Capturing Data Transfer Information with MOD_LOGIO
Using this module for logging you can capture the number of bytes being received or sent per request. The numbers reflect the actual bytes as received on the network, which then takes into account the headers and bodies of requests and responses. The counting is done before SSL/TLS on input and after SSL/TLS on output, so the numbers will correctly reflect any changes made by encryption.
Using the following CustomLog format:
LogFormat "%h %l %u %t \"%r\" %>s %b %I %O" bytesdata
I get the following entry in the log file.
127.0.0.1 - - [07/Nov/2022:16:52:25 -0800] "GET / HTTP/1.0" 200 51781 1327 53809
MOD_LOGIO adds the following options to be used in LogFormat.
Format | Description |
%I | Bytes received, including request and headers. Non-zero value. |
%O | Bytes sent, including headers. Non-zero value. |
%S | Bytes transfered including headers. Non-zero value. |
%^FB | Delay in microseconds between when request acceptance and first byte of the response headers are written. Only available if LogIOTrackTTFB is set to ON. |
How to View Apache Log Files
Apache web server log files are plain text files that can be viewed using any text editor. This strategy although great for debugging is not a great option when dealing with live sites. There are better tools available to help with that.

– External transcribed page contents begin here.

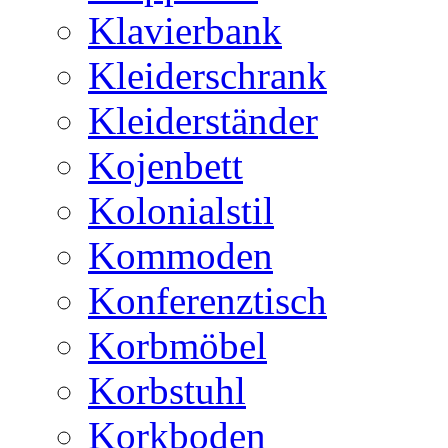
Klavierbank
Kleiderschrank
Kleiderständer
Kojenbett
Kolonialstil
Kommoden
Konferenztisch
Korbmöbel
Korbstuhl
Korkboden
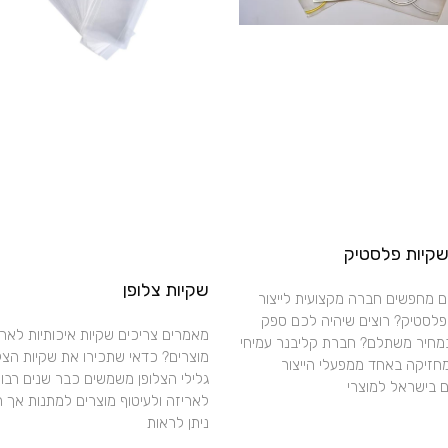
 שקיות פלסטיק
שקיות צלופן
 מחפשים חברה מקצועית לייצור
פלסטיק? רוצים שיהיה לכם ספק
מאמרים צריכים שקיות איכותיות לארי
מחיר משתלם? חברת קליבנר עמיחי
מוצרים? כדאי שתכירו את שקיות הצלו
חזיקה באחד ממפעלי הייצור
גלילי הצלופן משמשים כבר שנים רבו
ם בישראל למוצרי
לאריזה ולעיטוף מוצרים למתנות אך ה
ניתן לראות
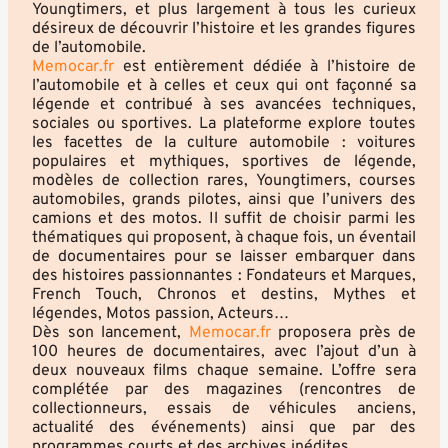
Youngtimers, et plus largement à tous les curieux
désireux de découvrir l’histoire et les grandes figures
de l’automobile.
Memocar.fr
est entièrement dédiée à l’histoire de
l’automobile et à celles et ceux qui ont façonné sa
légende et contribué à ses avancées techniques,
sociales ou sportives. La plateforme explore toutes
les facettes de la culture automobile : voitures
populaires et mythiques, sportives de légende,
modèles de collection rares, Youngtimers, courses
automobiles, grands pilotes, ainsi que l’univers des
camions et des motos. Il suffit de choisir parmi les
thématiques qui proposent, à chaque fois, un éventail
de documentaires pour se laisser embarquer dans
des histoires passionnantes : Fondateurs et Marques,
French Touch, Chronos et destins, Mythes et
légendes, Motos passion, Acteurs…
Dès son lancement,
Memocar.fr
proposera près de
100 heures de documentaires, avec l’ajout d’un à
deux nouveaux films chaque semaine. L’offre sera
complétée par des magazines (rencontres de
collectionneurs, essais de véhicules anciens,
actualité des événements) ainsi que par des
programmes courts et des archives inédites.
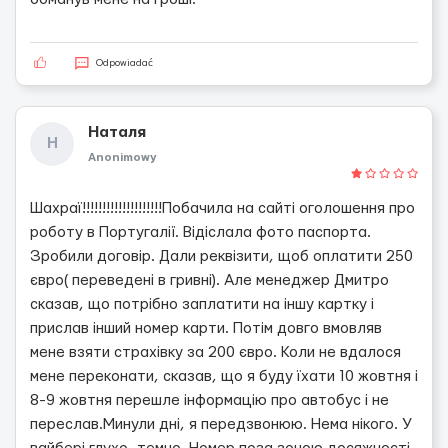
Odpowiadać
Наталя
Н
Anonimowy
Шахраї!!!!!!!!!!!!!!!!!!!!Побачила на сайті оголошення про
роботу в Португалії. Відіслала фото паспорта.
Зробили договір. Дали реквізити, щоб оплатити 250
євро( переведені в гривні). Але менеджер Дмитро
сказав, що потрібно заплатити на іншу картку і
прислав інший номер карти. Потім довго вмовляв
мене взяти страхівку за 200 євро. Коли не вдалося
мене переконати, сказав, що я буду їхати 10 жовтня і
8-9 жовтня перешле інформацію про автобус і не
переслав.Минули дні, я передзвонюю. Нема нікого. У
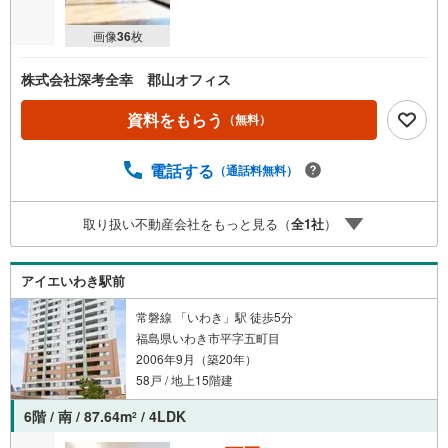
画像
36
枚
株式会社深考全幸 郡山オフィス
資料をもらう
（無料）
電話する
（通話料無料）
取り扱い不動産会社をもっと見る（
全
1
社
）
アイエいわき駅前
常磐線 「いわき」駅 徒歩5分
福島県いわき市平字五町目
2006年9月（築20年）
58戸 / 地上15階建
6階 / 南 / 87.64m
/ 4LDK
2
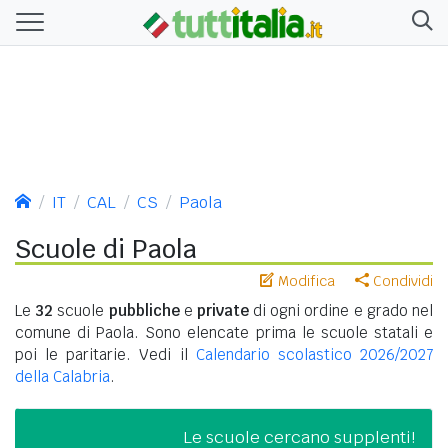
IT
CAL
CS
Paola
Scuole di Paola
Modifica
Condividi
Le
32
scuole
pubbliche
e
private
di ogni ordine e grado nel
comune di Paola. Sono elencate prima le scuole statali e
poi le paritarie. Vedi il
Calendario scolastico 2026/2027
della Calabria
.
Le scuole cercano supplenti!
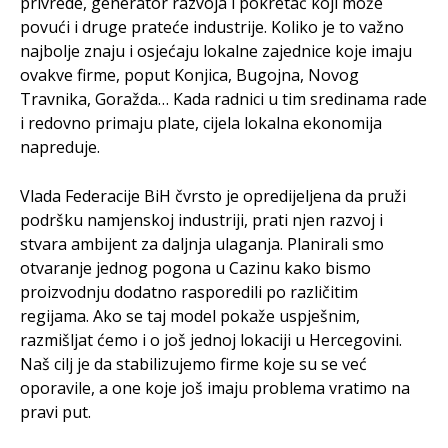
privrede, generator razvoja i pokretač koji može
povući i druge prateće industrije. Koliko je to važno
najbolje znaju i osjećaju lokalne zajednice koje imaju
ovakve firme, poput Konjica, Bugojna, Novog
Travnika, Goražda… Kada radnici u tim sredinama rade
i redovno primaju plate, cijela lokalna ekonomija
napreduje.
Vlada Federacije BiH čvrsto je opredijeljena da pruži
podršku namjenskoj industriji, prati njen razvoj i
stvara ambijent za daljnja ulaganja. Planirali smo
otvaranje jednog pogona u Cazinu kako bismo
proizvodnju dodatno rasporedili po različitim
regijama. Ako se taj model pokaže uspješnim,
razmišljat ćemo i o još jednoj lokaciji u Hercegovini.
Naš cilj je da stabilizujemo firme koje su se već
oporavile, a one koje još imaju problema vratimo na
pravi put.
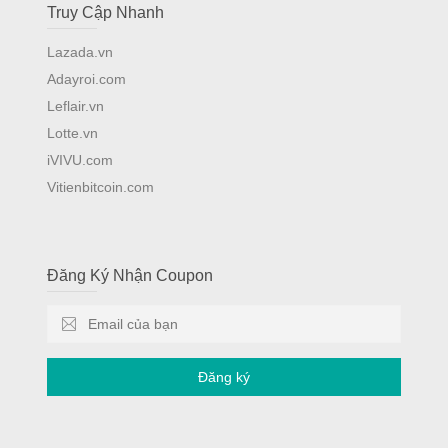
Truy Cập Nhanh
Lazada.vn
Adayroi.com
Leflair.vn
Lotte.vn
iVIVU.com
Vitienbitcoin.com
Đăng Ký Nhận Coupon
Đăng ký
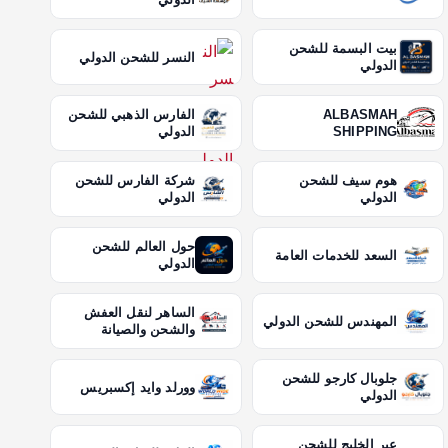
بيت البسمة للشحن
النسر للشحن الدولي
الدولي
ALBASMAH
الفارس الذهبي للشحن
SHIPPING
الدولي
هوم سيف للشحن
شركة الفارس للشحن
الدولي
الدولي
حول العالم للشحن
السعد للخدمات العامة
الدولي
الساهر لنقل العفش
المهندس للشحن الدولي
والشحن والصيانة
جلوبال كارجو للشحن
وورلد وايد إكسبريس
الدولي
عبر الخليج للشحن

Sending log entries to SysLog is one option used in production environments for automated monitoring. In a later post I will be reviewing multiple free and open source tools to view and analyze Apache log files.
In the scope of this article let check out how you can view log files on a live server.
Viewing Apache Log Files in real-time with Shell Command
Using the tail command you can view the activity of a live server as requests are coming in.
root@s1 /var/log/apache2 # tail -f *.log
The -f
option allows you to monitor multiple log files at the same time. This is helpful in a setup with multiple Virtual Hosts.
If you want to only monitor a single domain, you can use the command with the -f
option and using the exact log file name.
root@s1 /var/log/apache2 # tail bm.log
Filtering with Grep
At times you don’t want to see a display with flowing lines of text showing real-time activity. If you are focusing on a specific URL or HTTP command then you can use grep to filter data from the log file.
root@s1 /var/log/apache2 # grep 200 /var/log/apache2/bm.log
Issues with Manual Search and Analysis of Log Files
The two methods I have shown above will work in development environments but will be challenging to say the least when used in a production environment with heavy traffic volumes. When the log files grow from kilo-bytes to mega-bytes and then to giga-bytes, the manual data analysis will no longer work.
Another issue comes up when you have multiple servers working in tandem, such as behind a load-balancer. Trying to combine data from multiple log files and then matching timestamps to track the path of a request through the flow pipeline is a futile exercise as requests go beyond a few dozen. [My post on setting up and using Vector for combined log collection and analysis coming soon].
You will need tools to help with that. There are many options available from free open source log analysis tools to big iron solutions from various commercial vendors. I will be reviewing both types of tools in a later post.
Conclusion
Analyzing your Apache servers logs is invaluable in understanding the traffic coming to your servers. Tracking errors, debugging applications and deciding when to scale up cannot be done effectively without analyzing server logs.
Logs provide you another way to track your website visitors, and their behavior as they go through various published resources. This invaluable information can be used to create better applications.
Security is another benefit gained by monitoring your logs actively.
Understanding Apache metrics and logs provide the ability to analyze them effectively is a requirement if you want to have an infrastructure that needs to be available 24/7.